One topic that frequently comes up for Canadian founders raising from U.S. VCs is the location of their startup’s incorporation.

Are you a Delaware C-Corp?

What exactly is a Delaware C-Corp and why do Silicon Valley VCs care so much about where your company is incorporated?

Let’s start with the basics:

A C Corporation (C-Corp) is the most common corporate structure in the US.

It’s a legal entity in which the owners/shareholders are taxed separate from the company.

In Canada, the equivalent is a Canadian-Controlled Private Corporation (CCPC).

In the U.S., just like in Canada, the choice of state/province in which you incorporate has both legal and tax implications.

Delaware is the preferred state of incorporation for most businesses because the state has more than 200 years of business-friendly legal precedents.

The high volume of cases the Delaware Court of Chancery has processed has resulted in judicial outcomes that are overwhelmingly predictable.

The court also has a history of protecting the right of founders & board members to make decisions without risking personal liability.

Delaware does not require companies to be physically based there in order to incorporate.

You are only required to have a Registered Agent (a Delaware-based intermediary who forwards legal documents and correspondence from the Delaware Division of Corporations to you).

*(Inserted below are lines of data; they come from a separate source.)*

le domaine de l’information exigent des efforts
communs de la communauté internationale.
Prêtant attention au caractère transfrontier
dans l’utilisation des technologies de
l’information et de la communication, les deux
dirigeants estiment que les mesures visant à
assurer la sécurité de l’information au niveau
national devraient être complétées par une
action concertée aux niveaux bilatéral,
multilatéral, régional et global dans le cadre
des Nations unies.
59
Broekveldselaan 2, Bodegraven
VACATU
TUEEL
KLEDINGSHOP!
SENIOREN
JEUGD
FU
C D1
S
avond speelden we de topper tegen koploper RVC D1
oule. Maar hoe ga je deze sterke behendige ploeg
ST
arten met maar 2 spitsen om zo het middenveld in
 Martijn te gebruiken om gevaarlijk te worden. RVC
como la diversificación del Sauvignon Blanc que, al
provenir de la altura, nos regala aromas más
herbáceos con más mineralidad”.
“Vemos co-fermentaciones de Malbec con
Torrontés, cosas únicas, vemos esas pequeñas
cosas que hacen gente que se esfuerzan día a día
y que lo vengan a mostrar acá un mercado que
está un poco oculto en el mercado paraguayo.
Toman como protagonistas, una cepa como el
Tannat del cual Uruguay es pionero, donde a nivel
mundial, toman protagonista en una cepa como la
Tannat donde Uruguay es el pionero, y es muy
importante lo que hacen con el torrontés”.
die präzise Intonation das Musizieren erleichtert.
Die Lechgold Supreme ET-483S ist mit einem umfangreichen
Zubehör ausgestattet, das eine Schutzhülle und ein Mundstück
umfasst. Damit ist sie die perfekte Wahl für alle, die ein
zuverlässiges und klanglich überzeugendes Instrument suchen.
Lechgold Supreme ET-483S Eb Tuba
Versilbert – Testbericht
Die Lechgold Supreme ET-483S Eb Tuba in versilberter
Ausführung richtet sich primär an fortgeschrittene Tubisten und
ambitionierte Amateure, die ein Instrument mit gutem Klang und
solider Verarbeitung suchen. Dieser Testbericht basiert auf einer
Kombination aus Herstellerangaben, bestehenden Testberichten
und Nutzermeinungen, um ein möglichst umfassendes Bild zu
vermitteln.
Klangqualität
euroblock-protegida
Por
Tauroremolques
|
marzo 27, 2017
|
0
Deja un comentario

When I was a founder, the companies that I raised VC capital for (or considered raising external capital for) were all Delaware C-Corps.

Right now, you might be thinking “all of this sounds great, but my company is based in Canada — who cares?”

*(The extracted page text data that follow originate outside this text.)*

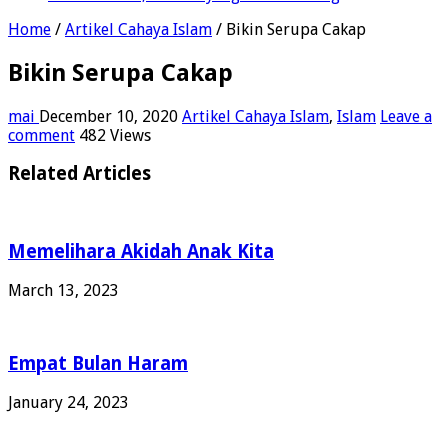
Home
/
Artikel Cahaya Islam
/
Bikin Serupa Cakap
Bikin Serupa Cakap
mai
December 10, 2020
Artikel Cahaya Islam
,
Islam
Leave a
comment
482 Views
Related Articles
Memelihara Akidah Anak Kita
March 13, 2023
Empat Bulan Haram
January 24, 2023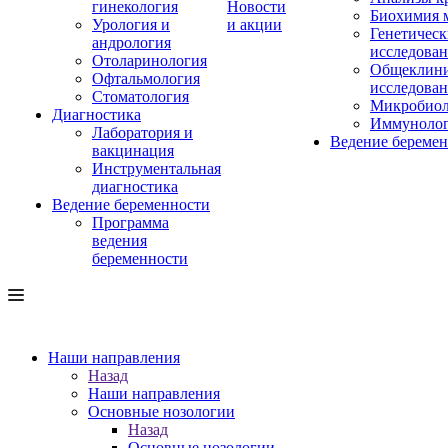
гинекология
Новости
Биохимия 
Урология и
и акции
Генетическ
андрология
исследова
Отоларинология
Общеклини
Офтальмология
исследова
Стоматология
Микробиол
Диагностика
Иммуноло
Лаборатория и
Ведение береме
вакцинация
Инструментальная
диагностика
Ведение беременности
Программа
ведения
беременности
Наши направления
Назад
Наши направления
Основные нозологии
Назад
Основные нозологии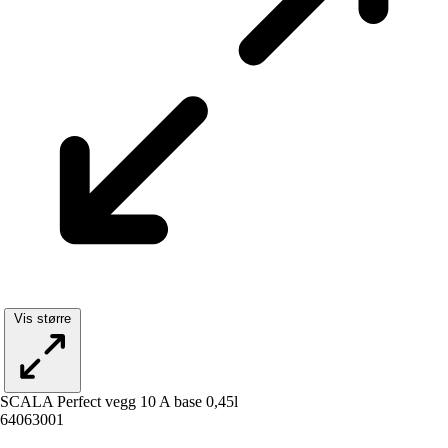
Vis større
SCALA Perfect vegg 10 A base 0,45l
64063001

In this case, it helps to think about things from the perspective of a (U.S.-based) investor.

If your company is incorporated in Delaware, VCs don’t have to worry about potential tax or legal implications caused by where your company is domiciled.

OTOH, if your company is incorporated outside of the US, there are real implications for them.

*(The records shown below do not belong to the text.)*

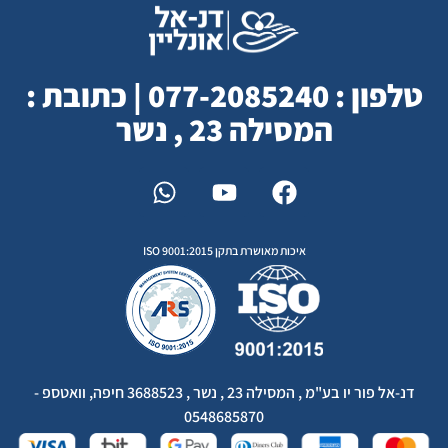
טלפון : 077-2085240 | כתובת :
המסילה 23 , נשר
איכות מאושרת בתקן ISO 9001:2015
דנ-אל פור יו בע"מ , המסילה 23 , נשר , 3688523 חיפה, וואטספ -
0548685870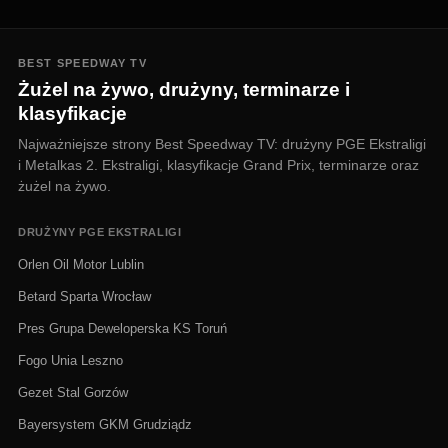
BEST SPEEDWAY TV
Żużel na żywo, drużyny, terminarze i
klasyfikacje
Najważniejsze strony Best Speedway TV: drużyny PGE Ekstraligi
i Metalkas 2. Ekstraligi, klasyfikacje Grand Prix, terminarze oraz
żużel na żywo.
DRUŻYNY PGE EKSTRALIGI
Orlen Oil Motor Lublin
Betard Sparta Wrocław
Pres Grupa Deweloperska KS Toruń
Fogo Unia Leszno
Gezet Stal Gorzów
Bayersystem GKM Grudziądz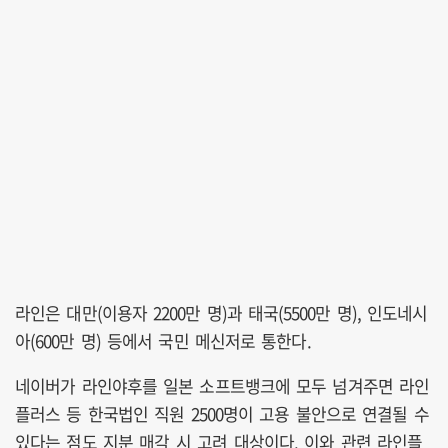
라인은 대만(이용자 2200만 명)과 태국(5500만 명), 인도네시
아(600만 명) 등에서 국민 메신저로 통한다.
네이버가 라인야후를 일본 소프트뱅크에 모두 넘겨주면 라인
플러스 등 한국법인 직원 2500명이 고용 불안으로 연결될 수
있다는 점도 지분 매각 시 고려 대상이다. 이와 관련 라인플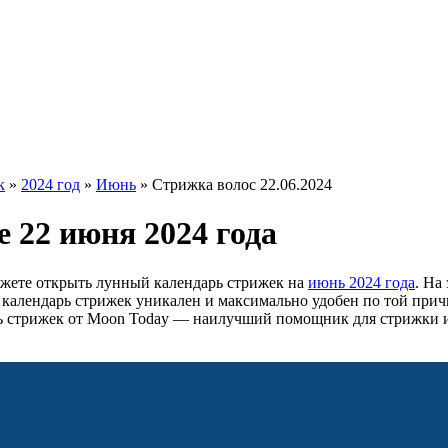
к
»
2024 год
»
Июнь
»
Стрижка волос 22.06.2024
 22 июня 2024 года
ожете открыть лунный календарь стрижек на
июнь 2024 года
. На
ш календарь стрижек уникален и максимально удобен по той прич
ь стрижек от Moon Today — наилучший помощник для стрижки 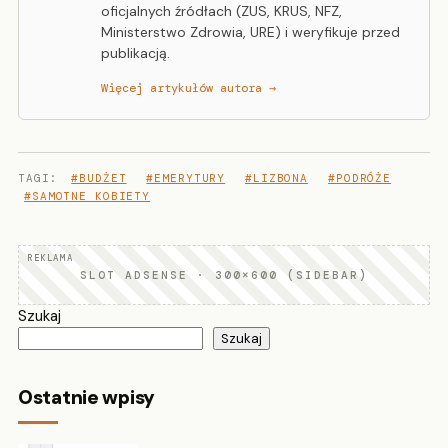
oficjalnych źródłach (ZUS, KRUS, NFZ,
Ministerstwo Zdrowia, URE) i weryfikuje przed
publikacją.
Więcej artykułów autora →
TAGI:
#BUDŻET
#EMERYTURY
#LIZBONA
#PODRÓŻE
#SAMOTNE KOBIETY
SLOT ADSENSE · 300×600 (SIDEBAR)
Szukaj
Szukaj
Ostatnie wpisy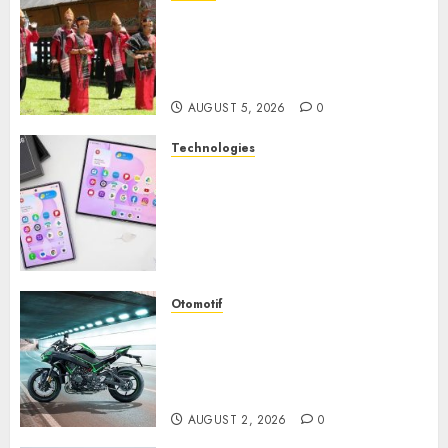
Desa Wisata Tomok,
Perjalanan Menyusuri
Warisan Budaya Batak yang
Memikat Hati
AUGUST 5, 2026
0
Technologies
Samsung Galaxy Z Fold
Membawa Era Baru
Smartphone Lipat dengan
Pengalaman Premium yang
Mengagumkan
AUGUST 3, 2026
0
Otomotif
Kawasaki ZH2, Naked
Supercharged yang
Menghadirkan Sensasi
Berkendara Penuh Adrenalin
AUGUST 2, 2026
0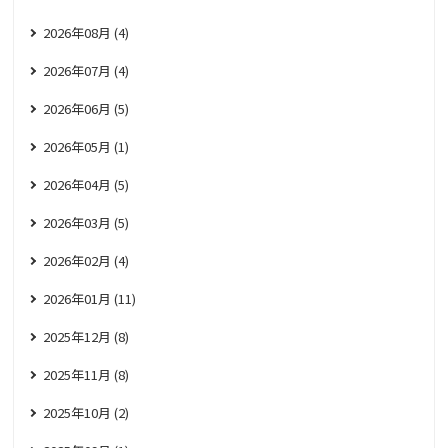
2026年08月 (4)
2026年07月 (4)
2026年06月 (5)
2026年05月 (1)
2026年04月 (5)
2026年03月 (5)
2026年02月 (4)
2026年01月 (11)
2025年12月 (8)
2025年11月 (8)
2025年10月 (2)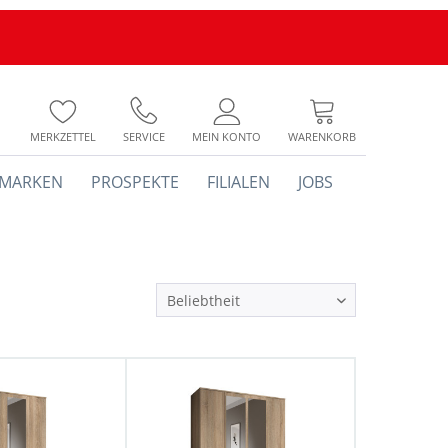
MERKZETTEL
SERVICE
MEIN KONTO
WARENKORB
MARKEN
PROSPEKTE
FILIALEN
JOBS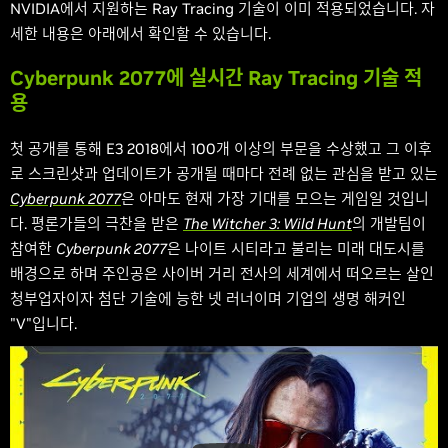
NVIDIA에서 지원하는 Ray Tracing 기술이 이미 적용되었습니다. 자
세한 내용은 아래에서 확인할 수 있습니다.
Cyberpunk 2077에 실시간 Ray Tracing 기술 적
용
첫 공개를 통해 E3 2018에서 100개 이상의 부문을 수상했고 그 이후
로 스크린샷과 업데이트가 공개될 때마다 전례 없는 관심을 받고 있는
Cyberpunk 2077
은 아마도 현재 가장 기대를 모으는 게임일 것입니
다. 평론가들의 극찬을 받은
The Witcher 3: Wild Hunt
의 개발팀이
참여한
Cyberpunk 2077
은 나이트 시티라고 불리는 미래 대도시를
배경으로 하며 주인공은 사이버 거리 전사의 세계에서 떠오르는 살인
청부업자이자 첨단 기술에 능한 넷 러너이며 기업의 생명 해커인
"V"입니다.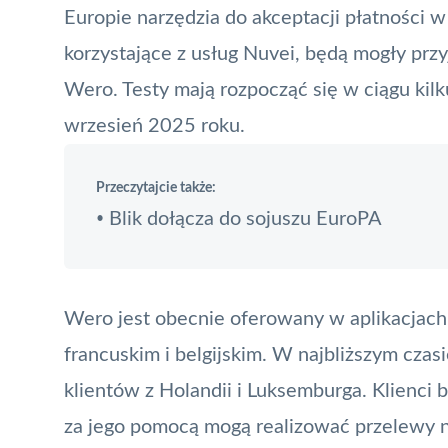
Europie narzędzia do akceptacji płatności
korzystające z usług Nuvei, będą mogły prz
Wero. Testy mają rozpocząć się w ciągu kil
wrzesień 2025 roku.
Przeczytajcie także:
Blik dołącza do sojuszu EuroPA
•
Wero jest obecnie oferowany w aplikacjach
francuskim i belgijskim. W najbliższym czas
klientów z Holandii i Luksemburga. Klienci 
za jego pomocą mogą realizować przelewy n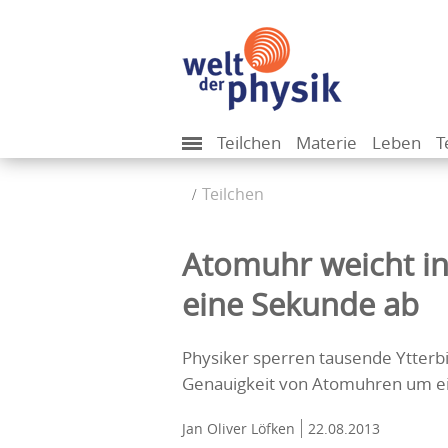
Teilchen
Materie
Leben
T
Teilchen
Atomuhr weicht in
eine Sekunde ab
Physiker sperren tausende Ytterb
Genauigkeit von Atomuhren um ei
Jan Oliver Löfken
22.08.2013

When a US VC invests in a Canadian company, it’s likely they will have to file additional paperwork about that investment each year.

So in addition to the uncertainty they incur by investing in a Canadian company, doing so all but ensures that they have to do more work.

Beyond paperwork, it’s helpful to empathize with the degree of uncertainty that potential investors might feel about investing internationally.

As the saying goes, you don’t know what you don’t know.

While it’s easy to say that “great companies can be based anywhere,” a typical investor has never given much thought to the tax and legal implications of investing in other countries.

Most Silicon Valley VC has no clue how Canadian taxes or laws work.

Nor should they.

That doesn’t mean they don’t want to invest in Canadian companies (they wouldn’t be talking to you if that was the case).

It means is that figuring out whether they can invest in an Ontario-, Quebec- or BC-domiciled company just might not be worth the effort to them.

As a Canadian founder, there are many reasons to keep your company domiciled in Canada.

Many grant programs are only available to CCPCs.

Others, like SR&D, have material differences depending on whether or not the company is domiciled in Canada.

Plenty of Canadian founders simply want their company to be Canadian (and that’s awesome!).

If you’re looking to raise from Silicon Valley VCs but want to remain a Canadian-domiciled company, it's important you prepare for that conversation.

There are three things you need to know before talking to VCs:

1. Know Your Numbers

How much would you lose in grants, SR&D, etc. if you change to a Delaware C-corp?

Investors are in the business of making money, so coming prepared with hard numbers of the cost of the change can make all the difference.

2. Know Your Emotions

If remaining Canadian-domiciled is important to you for non-financial reasons, that’s equally as significant.

But you need to think in advance about how to convey that to investors.

Americans of all people respect patriotism, but you can't ad lib.

3. Know Your Line

Is this a deal-breaker for you?

Understanding the answer to that simple question before you talk to VCs is incredibly important.

Are you willing to walk away from a potential investor to remain a CCPC?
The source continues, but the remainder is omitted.